What to know about lubes and partner play

When delving into anal play, lube is everything. Not only is lube essential in reducing pain and friction newbies, but it also helps prevent anal fissures and tears in the anus. If you're new to using lube, there are a few things to keep in mind here too. There are three lube options on the market: water-based, oil-based, and silicone-based. Water-based can be used with everything — like toys, and condoms — without having to worry about any type of degradation. Silicone lube can't be used with silicone toys, which your butt plug is probably made of (if it's not steel or glass), because it will degrade the silicone. Oil lube can be used with toys, but not with condoms because it will destroy the latex. Consider what will be involved in your butt play and choose a lube that will complement everything perfectly. Then use a lot of it.
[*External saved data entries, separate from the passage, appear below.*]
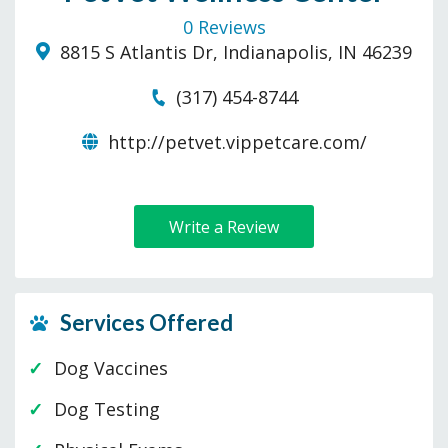
0 Reviews
8815 S Atlantis Dr, Indianapolis, IN 46239
(317) 454-8744
http://petvet.vippetcare.com/
Write a Review
Services Offered
Dog Vaccines
Dog Testing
If you're ready to combine your lube and toys with a partner, sexologist Suzannah Weiss shared some of her exclusive insight on that too. "When you are with a partner, you can start by having your partner finger you anally and/or wearing a butt plug while you are engaged in another sexual activity, like vaginal intercourse, fingering, or oral sex," said Weiss. "It's a good idea to get a sense of what you like in terms of anal stimulation before you engage in anal intercourse with a partner. That way, you can make sure you are doing it to please yourself, not just your partner." 

How to prepare

When the topic of butt stuff comes up, so do horror stories. There's always that person who heard about a friend of a friend who had a run-in with poop during anal play, right? Of course! We've heard these tales and there's always a layer of truth to them. But just because you have anal penetration, doesn't mean you're signing up for a bed full of poop. So how does one prepare for such a possibility?

"Anal douches and enemas are not necessary, but they may give some people peace of mind if they are concerned about cleanliness," sexologist Suzannah Weiss exclusively told Women. "I recommend a product specifically made to prepare people for anal sex, such as Future Method's anal douche solution." As Weiss explained, other than the choice to anal douche, the next big step in preparation comes back to lube and knowing which one is best for what you'll be doing. "Lots of people like Sliquid lube for anal play," said Weiss.

Before you try full-on anal intercourse, you want to revisit the technique of being aroused or having just had an orgasm, "because the more pleasure you feel, the less likely you are to feel pain," said Weiss. "Using a vibrator on yourself during anal sex can make it more pleasurable and comfortable," Weiss continued. "Go as slowly as possible; if someone is penetrating you with a penis or strap-on, ask them to move in just a tiny bit at a time and pause until you tell them to go in a little further, then a little further."

Talk about your concerns

Trying anything for the first time can bring up a lot of feelings and concerns — this is normal. When it's something that's been shrouded in taboo and a boatload of myths are attached to it, the feelings and concerns can be all-consuming. Instead of giving in to these thoughts, talk to your partner.

"Speaking that fear out loud can give it less power," sexologist Suzannah Weiss exclusively shared with Women. "Express your concerns to your partner beforehand, and they can put you at ease. Maybe you can even have a laugh about it." As Weiss pointed out, if just bringing up possible bodily fluids makes your partner uncomfortable, then maybe they're not ready for anal play. "If they want to have anal sex with you, then they should be in a place to accept everything that comes with, appreciate the vulnerability you are showing, and help you feel more comfortable and less embarrassed," said Weiss.

As much as sex is supposed to be fun and exciting, there's also space for it to be goofy and messy too. So, don't let the "what ifs" stress you. If you're interested in butt play and you're ready to put that curiosity into action, then go for it. Just don't forget the lube.